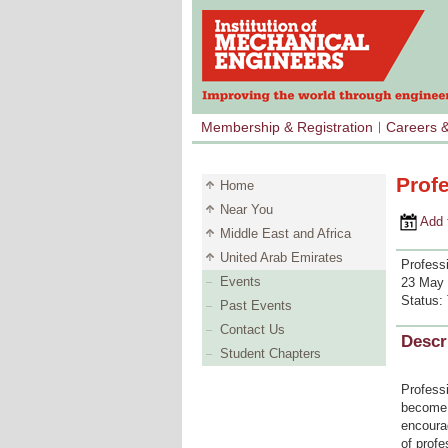
Membership & Registration
Careers 
Prof
Home
Near You
Add to 
Middle East and Africa
United Arab Emirates
Profess
Events
23 May 
Status:
Past Events
Contact Us
Descr
Student Chapters
Professi
become m
encoura
of profe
----
### [What to do]
Make a word-for-word repeat of the material, skipping all pictures.

### [Solution to the problem]
Membership & Registration
Careers 
Prof
Home
Near You
Add to 
Middle East and Africa
United Arab Emirates
Profess
Events
23 May 
Status:
Past Events
Contact Us
Descr
Student Chapters
Professi
become m
encoura
of profe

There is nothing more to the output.